**ACTIVITY:**
With the pictures left out, every record must be reproduced exactly.

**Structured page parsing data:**
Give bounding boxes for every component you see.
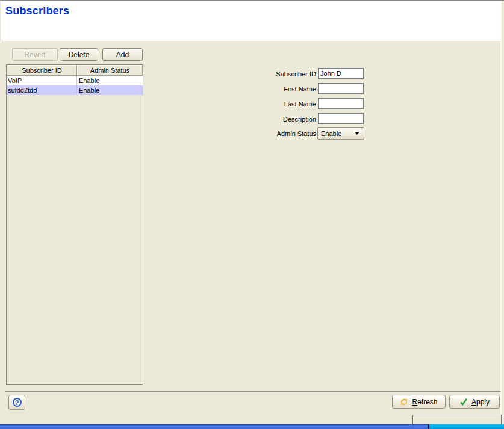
table-header: Subscriber ID Admin Status — [7, 65, 143, 76]
description-label: Description — [244, 115, 316, 123]
refresh-button-label: Refresh — [412, 398, 437, 406]
apply-button-label: Apply — [471, 398, 490, 406]
subscriber-id-label: Subscriber ID — [244, 70, 316, 78]
revert-button[interactable]: Revert — [12, 48, 58, 61]
taskbar-segment-right — [429, 424, 504, 429]
status-progress-box — [412, 415, 502, 424]
footer-divider — [5, 391, 500, 392]
help-icon: ? — [13, 398, 22, 407]
cell-admin-status: Enable — [77, 85, 143, 95]
cell-subscriber-id: VoIP — [7, 76, 77, 85]
table-row-selected[interactable]: sufdd2tdd Enable — [7, 85, 143, 95]
check-icon — [459, 398, 468, 406]
title-band: Subscribers — [1, 1, 500, 41]
help-button[interactable]: ? — [8, 395, 25, 410]
description-field[interactable] — [318, 113, 364, 124]
column-header-subscriber-id[interactable]: Subscriber ID — [7, 65, 77, 76]
delete-button[interactable]: Delete — [60, 48, 98, 61]
last-name-label: Last Name — [244, 100, 316, 108]
table-row[interactable]: VoIP Enable — [7, 76, 143, 85]
cell-subscriber-id: sufdd2tdd — [7, 85, 77, 95]
last-name-field[interactable] — [318, 98, 364, 109]
subscriber-table: Subscriber ID Admin Status VoIP Enable s… — [6, 64, 143, 385]
subscriber-id-field[interactable] — [318, 68, 364, 79]
page-title: Subscribers — [5, 5, 69, 17]
taskbar-segment-left — [0, 424, 428, 429]
admin-status-selected-value: Enable — [318, 130, 355, 137]
column-header-admin-status[interactable]: Admin Status — [77, 65, 143, 76]
first-name-field[interactable] — [318, 83, 364, 94]
refresh-icon — [400, 398, 408, 406]
taskbar-strip[interactable] — [0, 424, 504, 429]
apply-button[interactable]: Apply — [449, 395, 500, 409]
admin-status-select[interactable]: Enable — [317, 127, 364, 140]
chevron-down-icon — [355, 132, 359, 135]
add-button[interactable]: Add — [102, 48, 143, 61]
first-name-label: First Name — [244, 85, 316, 93]
refresh-button[interactable]: Refresh — [392, 395, 446, 409]
admin-status-label: Admin Status — [244, 129, 316, 138]
cell-admin-status: Enable — [77, 76, 143, 85]
window-right-edge — [500, 1, 502, 424]
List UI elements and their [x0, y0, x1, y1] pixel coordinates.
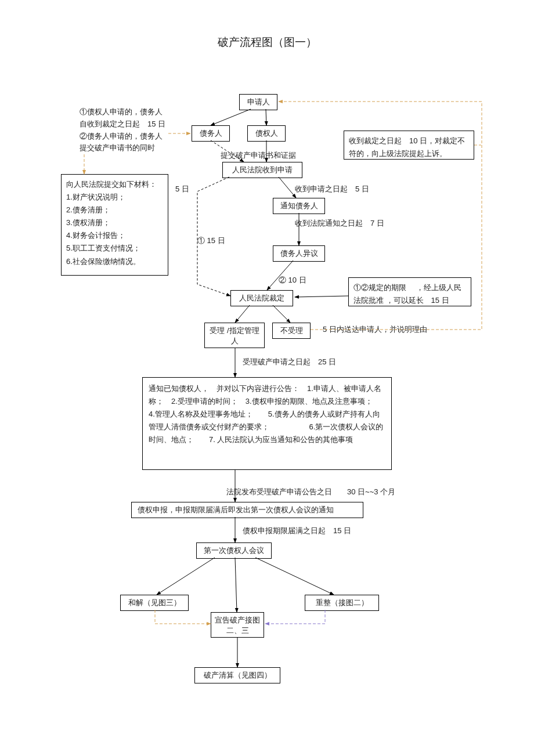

**SOLVED PROBLEM:**
Give bounding boxes for every component you see.
table-header: Subscriber ID Admin Status — [7, 65, 143, 76]
description-label: Description — [244, 115, 316, 123]
refresh-button-label: Refresh — [412, 398, 437, 406]
apply-button-label: Apply — [471, 398, 490, 406]
subscriber-id-label: Subscriber ID — [244, 70, 316, 78]
revert-button[interactable]: Revert — [12, 48, 58, 61]
taskbar-segment-right — [429, 424, 504, 429]
status-progress-box — [412, 415, 502, 424]
footer-divider — [5, 391, 500, 392]
help-icon: ? — [13, 398, 22, 407]
cell-admin-status: Enable — [77, 85, 143, 95]
cell-subscriber-id: VoIP — [7, 76, 77, 85]
table-row-selected[interactable]: sufdd2tdd Enable — [7, 85, 143, 95]
check-icon — [459, 398, 468, 406]
title-band: Subscribers — [1, 1, 500, 41]
help-button[interactable]: ? — [8, 395, 25, 410]
description-field[interactable] — [318, 113, 364, 124]
column-header-subscriber-id[interactable]: Subscriber ID — [7, 65, 77, 76]
delete-button[interactable]: Delete — [60, 48, 98, 61]
last-name-label: Last Name — [244, 100, 316, 108]
table-row[interactable]: VoIP Enable — [7, 76, 143, 85]
cell-subscriber-id: sufdd2tdd — [7, 85, 77, 95]
last-name-field[interactable] — [318, 98, 364, 109]
subscriber-table: Subscriber ID Admin Status VoIP Enable s… — [6, 64, 143, 385]
subscriber-id-field[interactable] — [318, 68, 364, 79]
page-title: Subscribers — [5, 5, 69, 17]
taskbar-segment-left — [0, 424, 428, 429]
admin-status-selected-value: Enable — [318, 130, 355, 137]
column-header-admin-status[interactable]: Admin Status — [77, 65, 143, 76]
first-name-field[interactable] — [318, 83, 364, 94]
refresh-icon — [400, 398, 408, 406]
taskbar-strip[interactable] — [0, 424, 504, 429]
apply-button[interactable]: Apply — [449, 395, 500, 409]
admin-status-select[interactable]: Enable — [317, 127, 364, 140]
chevron-down-icon — [355, 132, 359, 135]
add-button[interactable]: Add — [102, 48, 143, 61]
first-name-label: First Name — [244, 85, 316, 93]
refresh-button[interactable]: Refresh — [392, 395, 446, 409]
admin-status-label: Admin Status — [244, 129, 316, 138]
cell-admin-status: Enable — [77, 76, 143, 85]
window-right-edge — [500, 1, 502, 424]
List UI elements and their [x0, y0, x1, y1] pixel coordinates.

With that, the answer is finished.